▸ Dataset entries
-- Opening Marker --

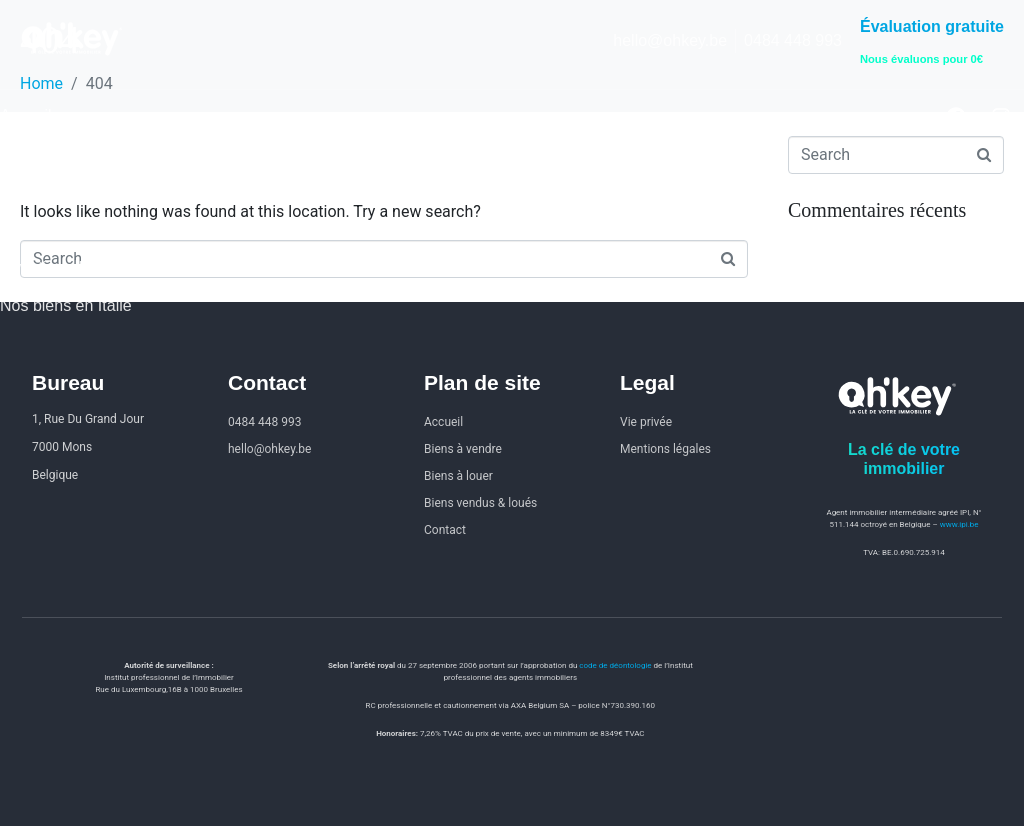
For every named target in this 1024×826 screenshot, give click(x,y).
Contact (27, 229)
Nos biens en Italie (66, 305)
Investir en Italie (56, 267)
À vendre (32, 153)
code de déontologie (615, 665)
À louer (25, 191)
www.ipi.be (959, 524)
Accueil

-- Closing Marker --

Verbatim output of the entries is required, with each image left out.

▸ ANSWER AREA
For every named target in this 1024×826 screenshot, give click(x,y).
Contact (27, 229)
Nos biens en Italie (66, 305)
Investir en Italie (56, 267)
À vendre (32, 153)
code de déontologie (615, 665)
À louer (25, 191)
www.ipi.be (959, 524)
Accueil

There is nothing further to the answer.